Answer 11 · 2019-06-16T08:22:36.000Z

{ keyEncoding: 'buffer' } should be { keyEncoding: 'binary' }

Answer 12 · 2019-06-16T08:31:57.000Z

fixed - still failing. I've also made sure that my local version of level-codec with your suggested change (Level/codec@master...MeirionHughes:master) is defiantly being loaded.

... anyway I can use charwise and keep all my keys as strings for now.

Answer 13 · 2019-06-16T14:30:20.000Z

I had a closer look. Thanks for providing a clean subleveldown test! The problem is that memdown, when comparing two keys, and one key is a buffer while the other key is a string, does not compare them bytewise. Essentially it compares buf[index] to str[index].

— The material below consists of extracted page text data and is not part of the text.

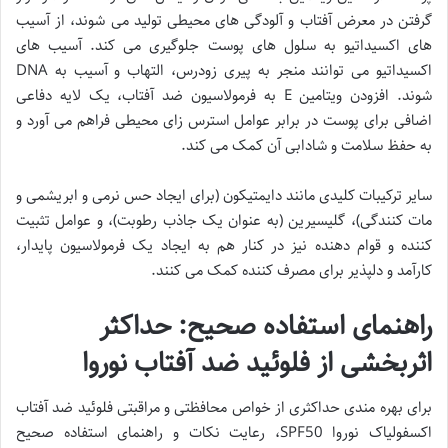
گرفتن در معرض آفتاب و آلودگی های محیطی تولید می شوند، از آسیب
های اکسیداتیو به سلول های پوست جلوگیری می کند. آسیب های
اکسیداتیو می توانند منجر به پیری زودرس، التهاب و آسیب به DNA
شوند. افزودن ویتامین E به فرمولاسیون ضد آفتاب، یک لایه دفاعی
اضافی برای پوست در برابر عوامل استرس زای محیطی فراهم می آورد و
به حفظ سلامت و شادابی آن کمک می کند.
سایر ترکیبات کلیدی مانند دایمتیکون (برای ایجاد حس نرمی و ابریشمی و
مات کنندگی)، گلیسیرین (به عنوان یک جاذب رطوبت)، و عوامل تثبیت
کننده و قوام دهنده نیز در کنار هم به ایجاد یک فرمولاسیون پایدار،
کارآمد و دلپذیر برای مصرف کننده کمک می کنند.
راهنمای استفاده صحیح: حداکثر
اثربخشی از فلوئید ضد آفتاب نوروا
برای بهره مندی حداکثری از خواص محافظتی و مراقبتی فلوئید ضد آفتاب
اکسفولیاک نوروا SPF50، رعایت نکات و راهنمای استفاده صحیح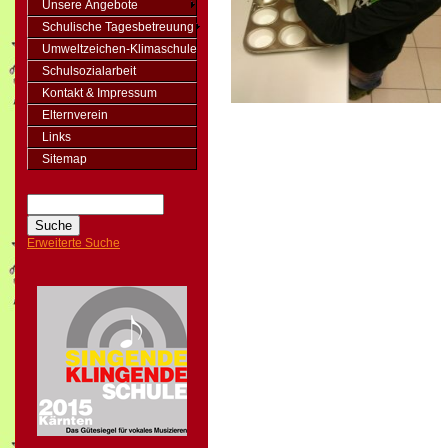
Unsere Angebote
Schulische Tagesbetreuung
Umweltzeichen-Klimaschule
Schulsozialarbeit
Kontakt & Impressum
Elternverein
Links
Sitemap
Erweiterte Suche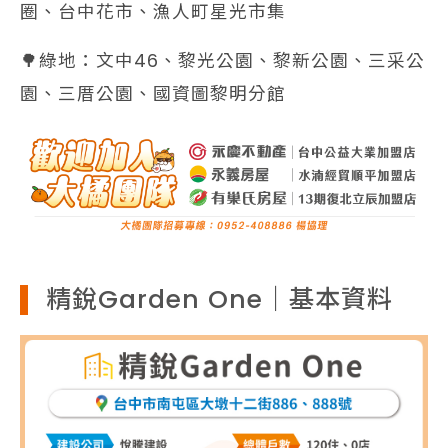
圈、台中花市、漁人町星光市集
🌳綠地：文中46、黎光公園、黎新公園、三采公
園、三厝公園、國資圖黎明分館
精銳Garden One｜基本資料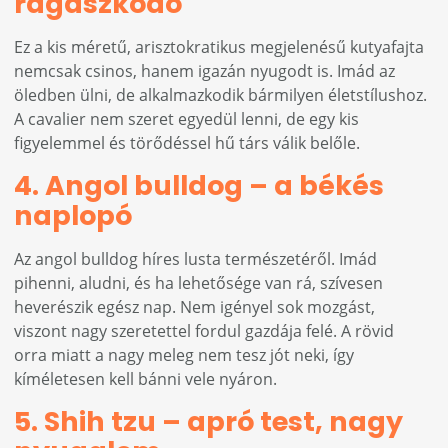
ragaszkodó
Ez a kis méretű, arisztokratikus megjelenésű kutyafajta
nemcsak csinos, hanem igazán nyugodt is. Imád az
öledben ülni, de alkalmazkodik bármilyen életstílushoz.
A cavalier nem szeret egyedül lenni, de egy kis
figyelemmel és törődéssel hű társ válik belőle.
4. Angol bulldog – a békés
naplopó
Az angol bulldog híres lusta természetéről. Imád
pihenni, aludni, és ha lehetősége van rá, szívesen
heverészik egész nap. Nem igényel sok mozgást,
viszont nagy szeretettel fordul gazdája felé. A rövid
orra miatt a nagy meleg nem tesz jót neki, így
kíméletesen kell bánni vele nyáron.
5. Shih tzu – apró test, nagy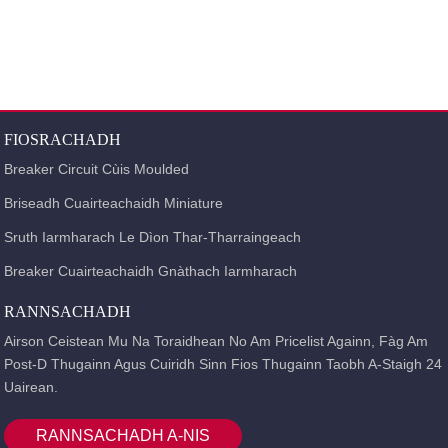
Is e an bholtadh inslithe measta de luchd-briseadh cuairte den t-sreath seo 400V
(tha Inm nas lugha na 160A) agus 690V (tha Inm nas motha na 250A), a tha air a
chleachdadh sa mhòr-chuid airson ac 50Hz agus air a mheas ann an lìonra
cuairteachaidh cumhachd le sruth de 10A ~ 500A agus bholtadh obrach
comharraichte de 380V / 400V, tha e air a chleachdadh gus lùth dealain a
chuairteachadh agus gus cus cuideim agus cuairt ghoirid loidhnichean agus
uidheamachd cumhachd a dhìon.
Fo chumhachan àbhaisteach, faodar a chleachdadh cuideachd airson
FIOSRACHADH
loidhnichean atharrachadh gu tric.
Breaker Circuit Cùis Moulded
Briseadh Cuairteachaidh Miniature
Sruth Iarmharach Le Dìon Thar-Tharraingeach
Breaker Cuairteachaidh Gnàthach Iarmharach
RANNSACHADH
Airson Ceistean Mu Na Toraidhean No Am Pricelist Againn, Fàg Am
Post-D Thugainn Agus Cuiridh Sinn Fios Thugainn Taobh A-Staigh 24
Uairean.
RANNSACHADH A-NIS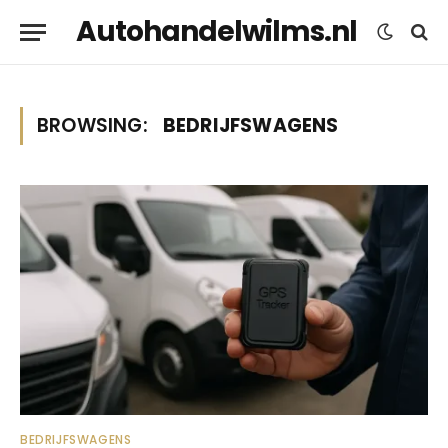
Autohandelwilms.nl
BROWSING:
BEDRIJFSWAGENS
BEDRIJFSWAGENS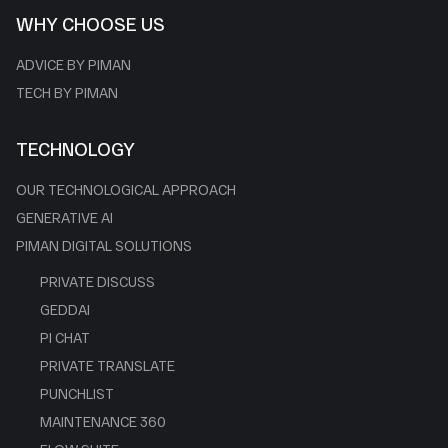
WHY CHOOSE US
ADVICE BY PIMAN
TECH BY PIMAN
TECHNOLOGY
OUR TECHNOLOGICAL APPROACH
GENERATIVE AI
PIMAN DIGITAL SOLUTIONS
PRIVATE DISCUSS
GEDDAI
PI CHAT
PRIVATE TRANSLATE
PUNCHLIST
MAINTENANCE 360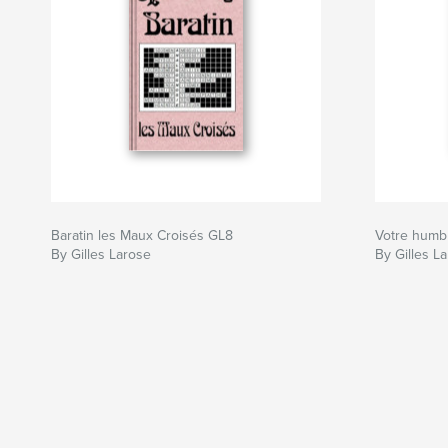
Baratin les Maux Croisés GL8
Votre humbl
By Gilles Larose
By Gilles L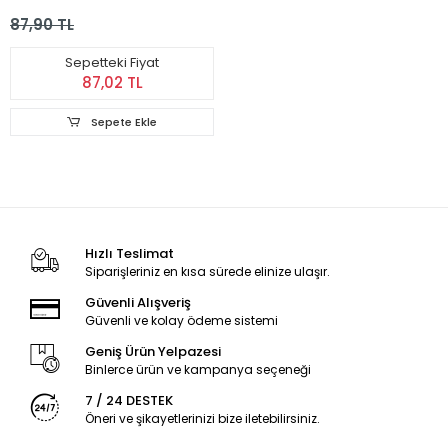
Bağışıklık Sistemi ve
87,90 TL
İshale Karşı Sıvı
Vitamin
Sepetteki Fiyat
87,02 TL
Sepete Ekle
Hızlı Teslimat
Siparişleriniz en kısa sürede elinize ulaşır.
Güvenli Alışveriş
Güvenli ve kolay ödeme sistemi
Geniş Ürün Yelpazesi
Binlerce ürün ve kampanya seçeneği
7 / 24 DESTEK
Öneri ve şikayetlerinizi bize iletebilirsiniz.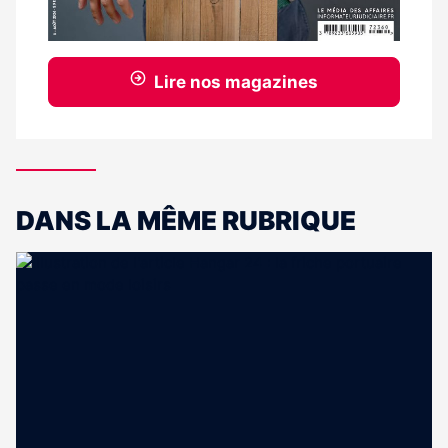
Lire nos magazines
DANS LA MÊME RUBRIQUE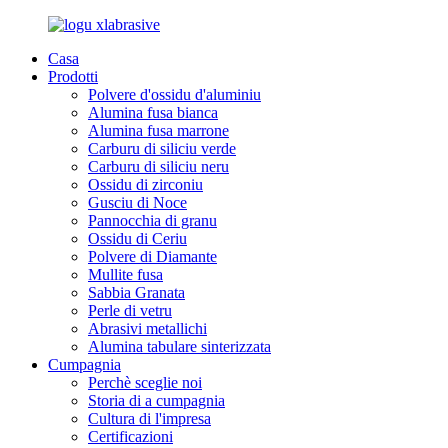
Casa
Prodotti
Polvere d'ossidu d'aluminiu
Alumina fusa bianca
Alumina fusa marrone
Carburu di siliciu verde
Carburu di siliciu neru
Ossidu di zirconiu
Gusciu di Noce
Pannocchia di granu
Ossidu di Ceriu
Polvere di Diamante
Mullite fusa
Sabbia Granata
Perle di vetru
Abrasivi metallichi
Alumina tabulare sinterizzata
Cumpagnia
Perchè sceglie noi
Storia di a cumpagnia
Cultura di l'impresa
Certificazioni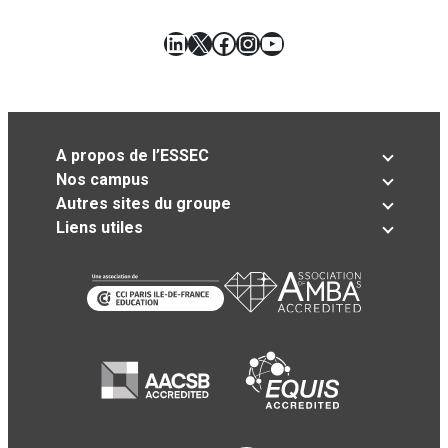
LinkedIn
X
Facebook
Instagram
YouTube
A propos de l’ESSEC
Nos campus
Autres sites du groupe
Liens utiles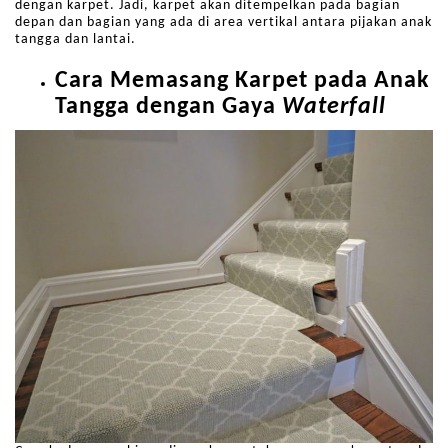
dengan karpet. Jadi, karpet akan ditempelkan pada bagian
depan dan bagian yang ada di area vertikal antara pijakan anak
tangga dan lantai.
Cara Memasang Karpet pada Anak
Tangga dengan Gaya
Waterfall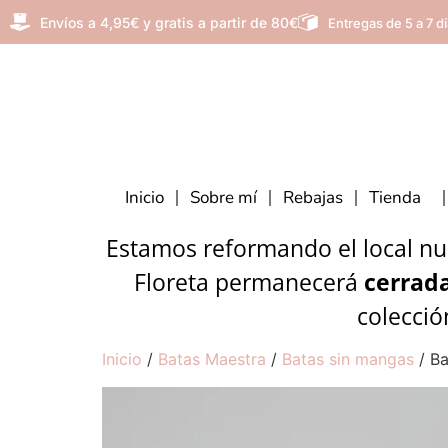
Envíos a 4,95€ y gratis a partir de 80€
Entregas de 5 a 7 d
Inicio
Sobre mí
Rebajas
Tienda
Estamos reformando el local nue
Floreta permanecerá
cerrada
colecció
Inicio
/
Batas Maestra
/
Batas sin mangas
/ Ba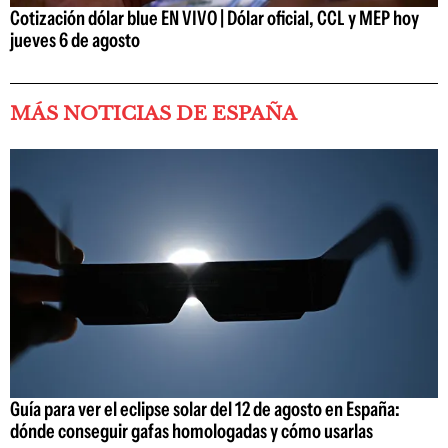
Cotización dólar blue EN VIVO | Dólar oficial, CCL y MEP hoy
jueves 6 de agosto
MÁS NOTICIAS DE ESPAÑA
Guía para ver el eclipse solar del 12 de agosto en España:
dónde conseguir gafas homologadas y cómo usarlas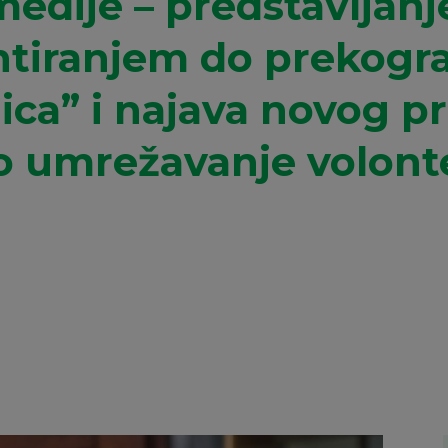
edije – predstavljanj
ntiranjem do prekogr
ica” i najava novog p
 umrežavanje volonte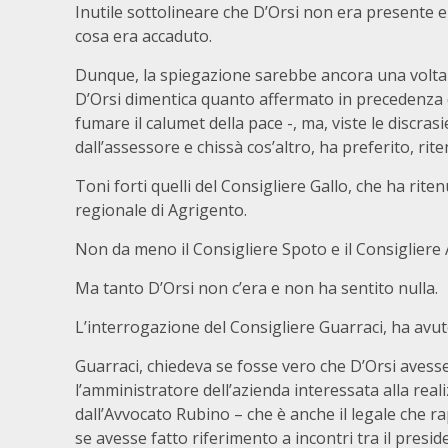
Inutile sottolineare che D’Orsi non era presente
cosa era accaduto.
Dunque, la spiegazione sarebbe ancora una volta q
D’Orsi dimentica quanto affermato in precedenza d
fumare il calumet della pace -, ma, viste le discras
dall’assessore e chissà cos’altro, ha preferito, rite
Toni forti quelli del Consigliere Gallo, che ha rit
regionale di Agrigento.
Non da meno il Consigliere Spoto e il Consigliere
Ma tanto D’Orsi non c’era e non ha sentito nulla.
L’interrogazione del Consigliere Guarraci, ha avuto
Guarraci, chiedeva se fosse vero che D’Orsi avesse 
l’amministratore dell’azienda interessata alla reali
dall’Avvocato Rubino – che è anche il legale che 
se avesse fatto riferimento a incontri tra il presid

Answer 14 · 2019-06-16T14:47:10.000Z

We have a few options:

Support comparing buffers to strings in memdown (bringing its behavior closer to leveldown) (but it's not compatible with IDB-style sort order, which sorts by type first and then content - i.e. string data is never equal to binary data) (bytewise is also IDB-style but sorts string and binary the other way around...)
Have memdown sort by type, then content
Have subleveldown always use buffers internally

I hate encodings right now :)

Answer 15 · 2019-06-16T15:00:22.000Z

I think I prefer 2. Because although it is not the same behavior as leveldown, it is the least surprising and it's fairly reasonable to expect a consumer to be consistent in their usage of key/value types - i.e. don't mix buffers and strings in the same (sub)db.

@ralphtheninja WDYT?

Edit: I forgot I already wrote code for 2! To deal with other surprising cases, all arising from the fact that memdown does not compare by type. For example it considers 'a' and 0 to be equal (because JavaScript attempts to convert the left- and right-hand sides of greater-than and less-than operators to numbers, unless both sides are strings. In the case of 'a' and 0, 'a' becomes NaN, which is never greater or less than a number.)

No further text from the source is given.